Im Zentrum der Politik der Abschreckung stehen weiterhin Kernwaffen. Auch nach der russisch-amerikanischen Verabredung über die weitere Reduzierung von Atomwaffen haben die USA nach wie vor ein überdimensioniertes Nukleararsenal zur Verfügung, welches zudem durch neue Komponenten modernisiert werden wird. Damit soll jeglichen militärischen Provokateuren signalisiert werden, dass die Vereinigten Staaten auf jede Aktion eine überlegene Antwort bereit halten. Auch der frühzeitige Einsatz von Kernwaffen ist in diesem Konzept vorgesehen. In diesen Zusammenhang reiht sich auch der Aufbau einer Raketenabwehr ein. Konkurrenten mit einer begrenzten Zahl an strategischen Trägersystemen sollen daran gehindert werden, den potentiellen Kriegsschauplatz auf den nordamerikanischen Kontinent auszuweiten. Dadurch wird die militärische Handlungsfreiheit der USA in allen Regionen geschützt. Das Konzept der Prävention hingegen richtet das Augenmerk auf künftige militärische Bedrohungen der USA. Diese sollen bereits im Keim erstickt werden, in dem man die Absicht und das Verhalten des Gegners quasi im Voraus antizipiert. Die neue US-Strategie geht somit weit über die traditionelle Abschreckung hinaus, weil nicht mehr nur die Aussichtslosigkeit einer militärischen Handlung vermittelt werden soll. Vielmehr sollen bereits die Möglichkeiten jedweden Gegners behindert werden - auch dann, wenn dieser durch Aufrüstung lediglich begrenzte politische Ziele im regionalen Umfeld verfolgt. Somit kann bereits der bloße Verdacht zu unüberlegten Reaktionen führen. Bei der Präemption geht es schließlich um die Zerstörung derartiger militärischer Fähigkeiten, bevor diese einsatzfähig und möglicherweise gegen US-Interessen eingesetzt werden können. Darunter fällt auch die Weitergabe von Massenvernichtungswaffen an oder die Zusammenarbeit mit international operierenden Terrorgruppen. Multilaterale Verabredungen, Rüstungskontrolle und Verifikation spielen in diesem Konzept lediglich eine untergeordnete Rolle. Internationale Organisationen sind darin nur insoweit akzeptabel, wie sie den Bewegungsspielraum der USA nicht behindern.

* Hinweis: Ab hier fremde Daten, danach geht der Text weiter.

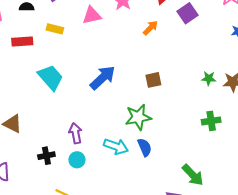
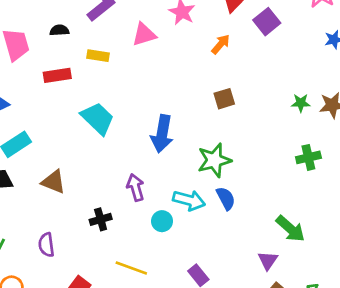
blue arrow: (103, 78) -> (162, 134), moved, turned 148
brown square: (153, 80) -> (224, 99), moved
cyan circle: (77, 160) -> (162, 221), moved

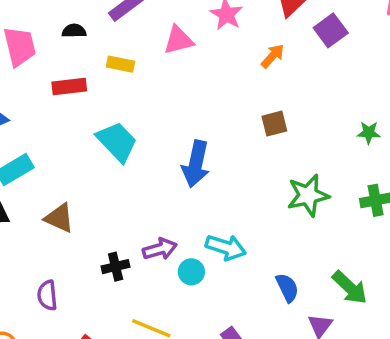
green star: (214, 160) -> (308, 195), moved
purple arrow: (136, 187) -> (160, 249), moved, turned 88
blue semicircle: (226, 198) -> (287, 288), moved

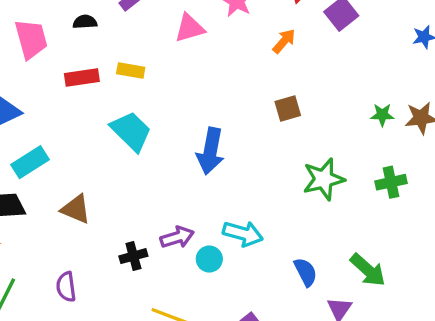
yellow rectangle: (120, 64) -> (131, 71), moved

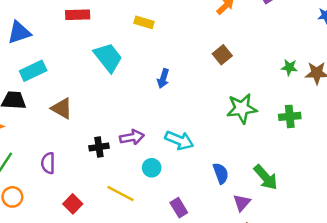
yellow rectangle: (131, 71) -> (144, 22), moved
brown square: (288, 109) -> (222, 55), turned -30
blue arrow: (210, 151) -> (163, 79), size x0.6
cyan circle: (209, 259) -> (152, 168), moved

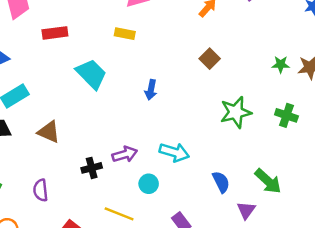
green cross: (290, 116) -> (286, 115), turned 30

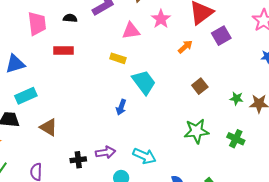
brown square: (210, 59) -> (200, 86), moved
cyan trapezoid: (91, 74) -> (144, 82), moved
blue arrow: (151, 90) -> (121, 107), moved

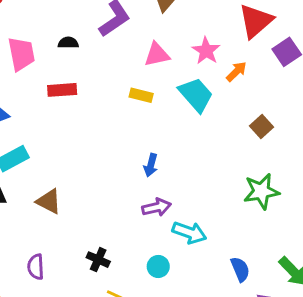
pink star: (161, 19) -> (206, 51), moved
cyan trapezoid: (144, 82) -> (196, 95), moved
purple arrow: (106, 152) -> (157, 207), moved
black cross: (78, 160) -> (98, 260), moved, turned 35

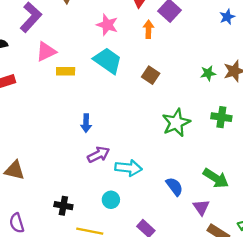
pink triangle: (157, 55) -> (46, 52), moved
orange arrow: (236, 72) -> (148, 29), moved, turned -30
brown square: (261, 127) -> (151, 75), moved

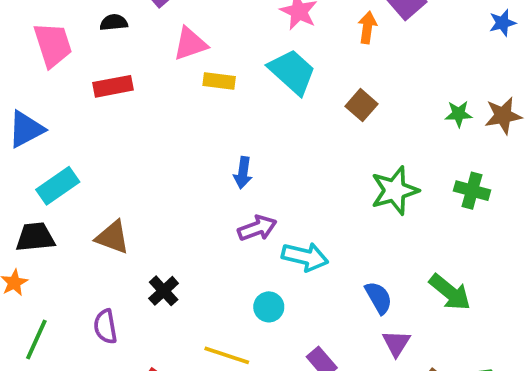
black cross: (63, 206) -> (164, 291), moved, turned 30
purple triangle: (201, 207) -> (396, 343), moved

Ein möglicher Krieg gegen den Irak wäre somit auch der erste Schritt zur Umsetzung der neuen "Nationalen Sicherheitsdoktrin". Aus Anlass der Verabschiedung der Resolution 114 durch den Kongress am 16. Oktober 2002 zur "Ermächtigung zum Einsatz der amerikanischen Streitkräfte gegen den Irak" betonte George W. Bush erneut im offenen Widerspruch zur Charta der Vereinten Nationen die "verfassungsgemäße Autorität des Präsidenten, Gewalt einzusetzen zur Abschreckung, Vorbeugung oder als Reaktion auf Aggressionen oder andere Bedrohungen amerikanischer Interessen".(3) Präemption und Prävention greifen dabei ineinander. Dass der Irak mit herkömmlichen militärischen Mitteln die USA unmittelbar angreifen kann, unterstellen selbst die dortigen Regierungsstellen nicht. Vielmehr rückt die Gefahr der Weitergabe des irakischen Chemie- und Biowaffenpotentials an terroristische Gruppen in den Mittelpunkt der amerikanischen Bedrohungsanalyse. Ein entsprechender Beweis oder auch nur die Präsentation von Anhaltspunkten sind bisher jedoch nicht gelungen. Entscheidend bleibt somit das Ziel, zu verhindern, dass Saddam Hussein in absehbarer Zeit über Kernwaffen und weiterreichende Trägersysteme verfügt.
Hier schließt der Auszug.